Fig 4. Seipin promotes the nanoscale clustering of TAGs and LD biogenesis at low TAG concentration.

(A) Snapshots of coarse-grained simulations with 1.25 mol% TAG in the bilayer. Same color coding as in Fig 1A. (B) Analysis of simulations carried out as in (A). Data points: mean ± SEM, n = 10 simulations/system. Statistics are based on the final time points of analysis using Kruskal–Wallis test followed by Dunn’s test, comparing to WT-seipin. (C) Snapshots of coarse-grained simulations with an initial TAG cluster and the rest of the model bilayer replenished with 2.5 mol% TAG (total TAG concentration 4.85 mol%). (D) Analysis of simulations carried out as in (C). Data points: mean ± SEM, n = 10 simulations/system. Kruskal–Wallis test followed by Dunn’s test; statistics based on the final time points of analysis, comparing to WT-seipin. (E) Cells were delipidated for 3 d, including 18 h in the presence of DGAT inhibitors.
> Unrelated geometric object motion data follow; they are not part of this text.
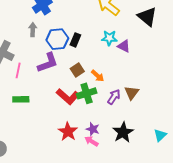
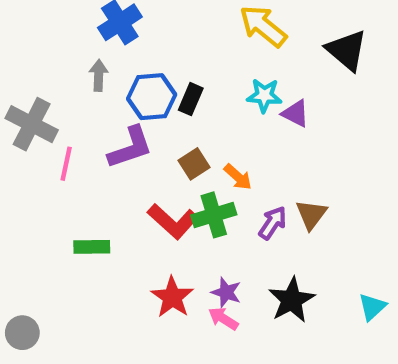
green rectangle: (21, 99) -> (92, 247), moved

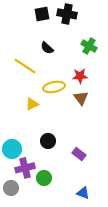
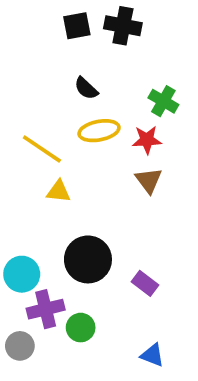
green cross: (89, 46) -> (163, 101), moved
yellow line: (25, 66) -> (42, 149), moved
yellow ellipse: (54, 87) -> (99, 131), moved
yellow triangle: (32, 104) -> (59, 191), turned 32
black circle: (48, 141) -> (88, 259), size x1.6

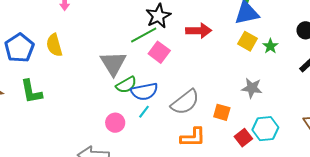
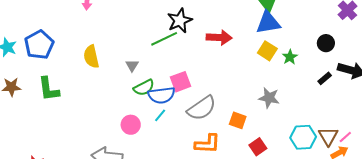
yellow semicircle: (54, 45) -> (91, 57), moved
pink square: (159, 52) -> (180, 82), moved, turned 30
gray triangle: (113, 63) -> (132, 65), size x0.5
cyan hexagon: (265, 129) -> (303, 137), moved

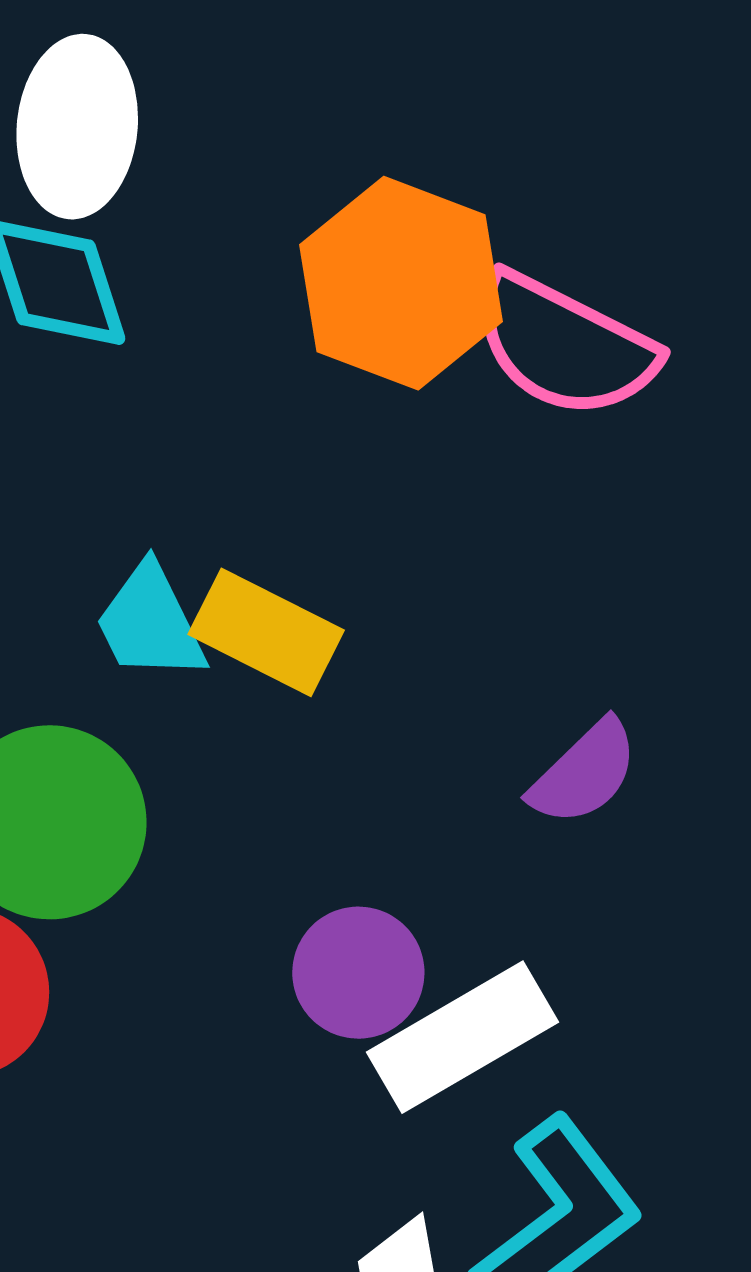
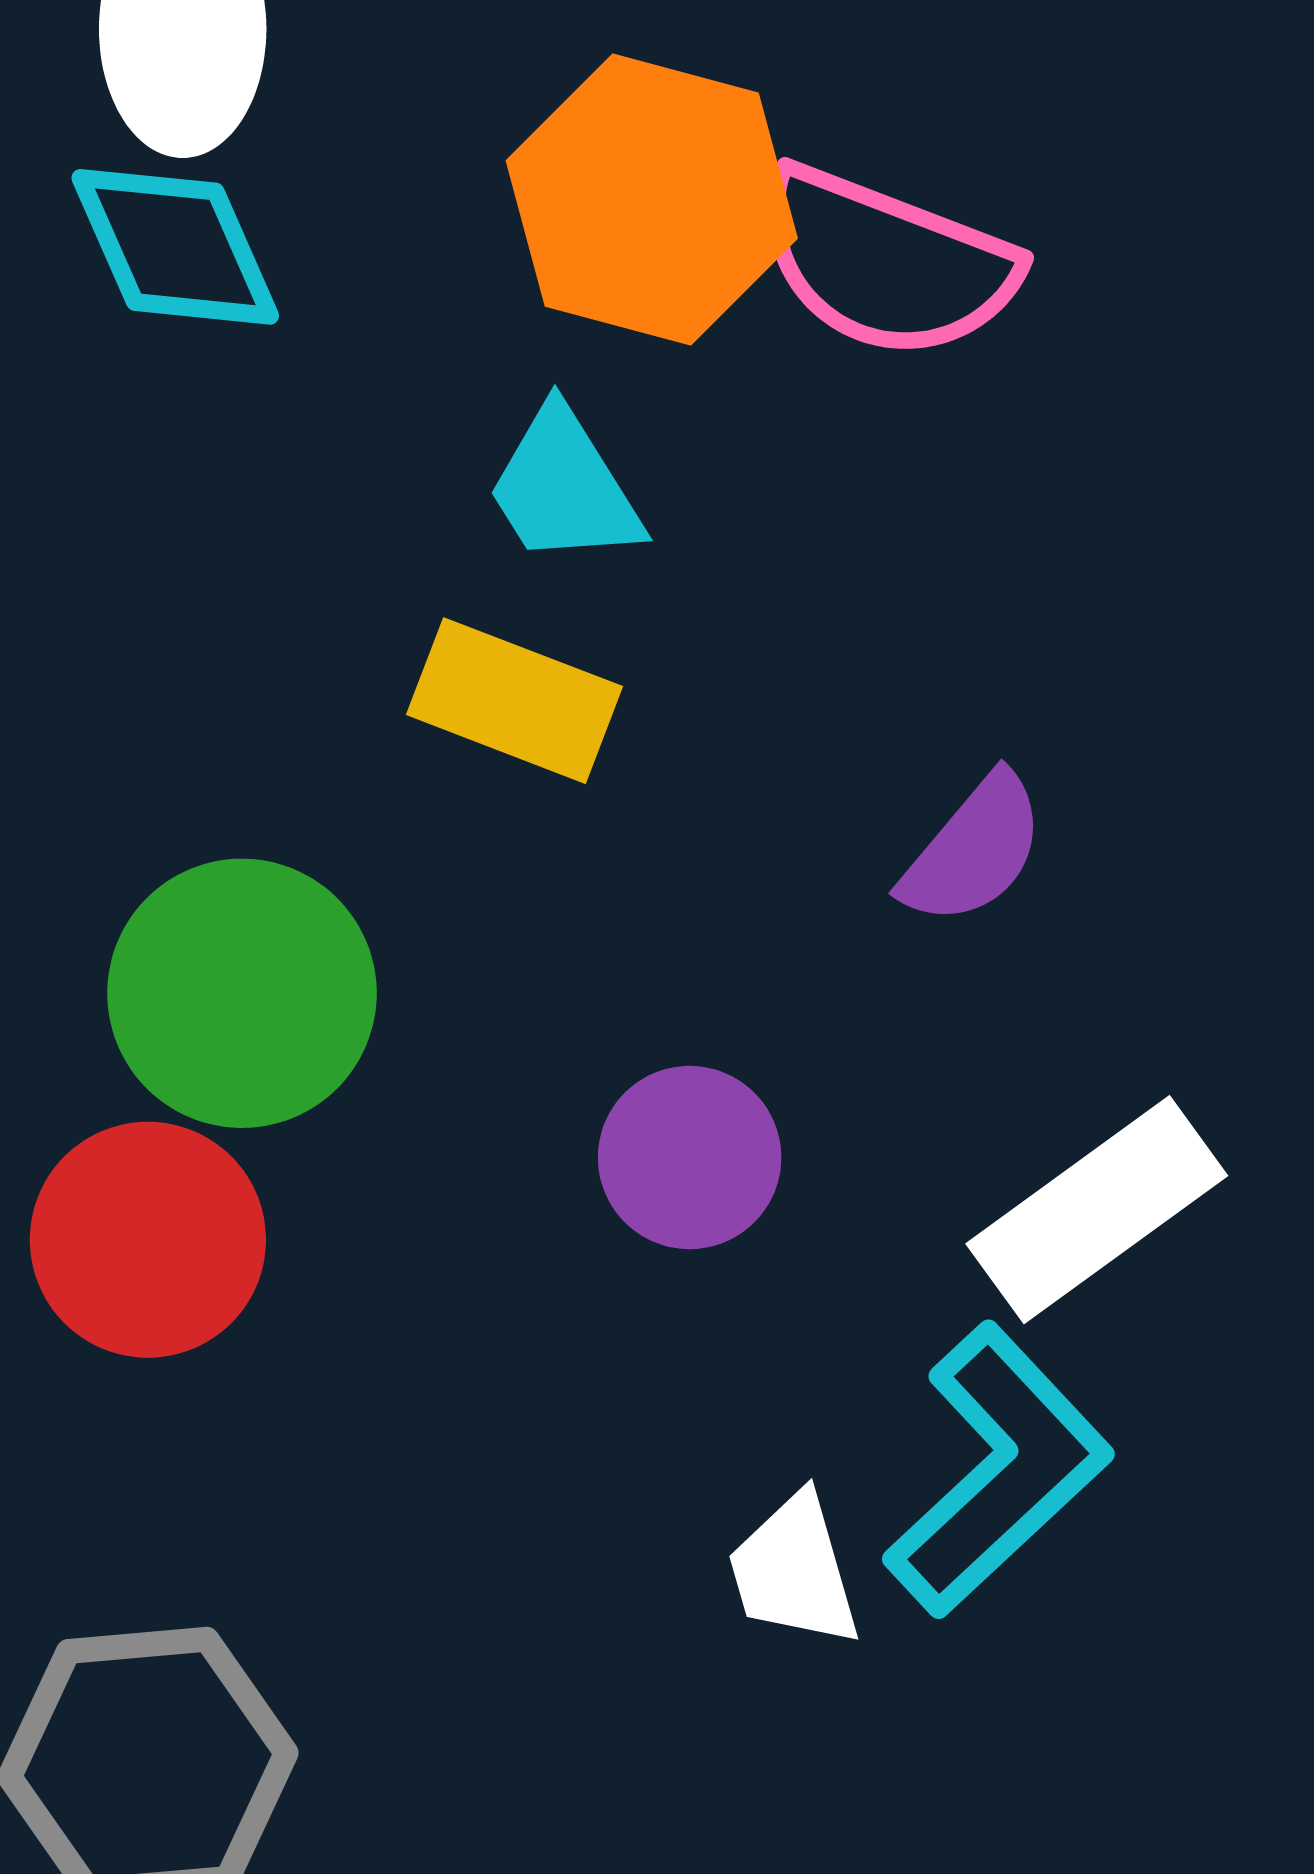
cyan trapezoid: (150, 623) -> (564, 487), moved
white rectangle: (462, 1037) -> (1097, 1210), moved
The inhibitors were washed out, and cells were treated with OA as indicated, fixed, stained, and imaged by widefield microscopy. Deconvolved maximum intensity projections of z-stacks. (F) Analysis of (E). Data points: mean ± SEM, n > 250 cells/group, 2 experiments. Statistics: 1-way ANOVA followed by Tukey’s post hoc test, comparison to WT cells. Note that the y-axis is discontinuous. Numerical values for the graphs in (B), (D), and (F) can be found in S1 Data. DGATi, DGAT inhibitor; ER, endoplasmic reticulum; KO, knockout; LD, lipid droplet; LPDS, lipoprotein deficient serum; mol%, mole percent; OA, oleic acid; TAG, triacylglycerol; WT, wild-type.